Sans sexe? Oui et non

Caroline Doré et Sylviane Larose croient que rares sont les gens qui vivent sans sexe. Pour elles, il y a pratiquement toujours de la masturbation, chez les femmes autant que chez les hommes. Sinon, c’est souvent parce que l’intérêt pour la sexualité n’y est pas. «Il faut se demander comment était notre sexualité en couple. Si c’était un besoin ou si on le faisait en partie pour faire plaisir à l’autre. À la base, tout est question de besoin sexuel. Ça dépend de ce qu’on va chercher dans sexualité», indique Caroline Doré.

Les convictions religieuses ou un malaise face à la sexualité peuvent aussi expliquer que certains se privent de sexe et de masturbation.

Et il y a ceux qui font fi de leur sexualité et vont surcompenser dans un autre domaine. Ils ont beaucoup d’amis, se lancent dans le travail ou dans le sport ou se consacrent à leurs enfants pour passer la tension qui pourrait être sexuelle. Ils expriment leurs sentiments par la parole, les gestes ou les caresses pour trouver un équilibre.

La peur de rencontrer

S’ils ne sont pas malheureux de leur situation, certains abstinents avouent traîner un sentiment de vide. D’autres craignent presque de rencontrer un partenaire après une longue période sans avoir fait l’amour. Comme Julie, ils angoissent à l’idée de ne plus savoir comment agir et réagir. Comme s’ils avaient perdu la recette pour dialoguer avec leur corps et celui de l’autre.

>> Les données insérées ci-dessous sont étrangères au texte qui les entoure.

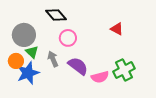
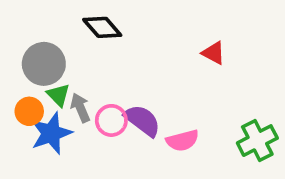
pink circle: (68, 38) -> (111, 120), moved
gray arrow: (53, 59) -> (80, 108), moved
green cross: (124, 70) -> (257, 141), moved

Une crainte injustifiée selon Caroline Doré. «On doit réapprendre avec chaque partenaire. La façon d’embrasser, d’être compatible, c’est à revoir à chaque rencontre et la période de célibat n’a pas d’importance.» Mais ça peut se perdre plus facilement que le vélo!, répond Sylviane Larose en boutade. «Le vélo c’est un automatisme. Le désir, ça se perd. Il faut un élément pour éveiller le désir qu’on a tassé. Il faut réapprendre à s’arrêter.»

Et les hommes?

Bien qu’aucune donnée n’existe sur le sujet, Caroline Doré serait tenté de croire que les femmes ont moins de mal à vivre sans sexe parce qu’elles possèdent une palette plus étendue pour communiquer leur affection. Par exemple, elles ont une relation très physique avec leurs enfants et leurs amies. Pour les hommes, le sexe est un moyen privilégié de communiquer leur tendresse.

Les couples abstinents

Vivre sans avoir de relations sexuelles n’est pas réservé aux célibataires. Certains couples partagent le quotidien, comme des amis le feraient. Leur priorité n’est pas de satisfaire leur libido. Ils cherchent plutôt l’aspect relationnel, la dimension familiale et la sécurité, selon Sylviane Larose. Ils forment une équipe plus qu’un couple. Ce type de relation pourrait aussi s’expliquer par une absence de désir ou le fait que la différence entre les sexes est devenue de plus en plus floue sous la poussée du courant sur l’égalité. Or c’est la différence qui attise la curiosité.

* Le nom a été changé pour conserver l’anonymat.

Suggestions de lecture

Pour en finir avec le sexe, Caroline Allard, Hamac-Carnets, 2011, 89 pages.

L’amour sans le faire, Géraldine Levi Rich Jones, Favre, 2005, 272 pages.

L’envie, Sophie Fontanel, Robert Laffont, 2011, 161 pages.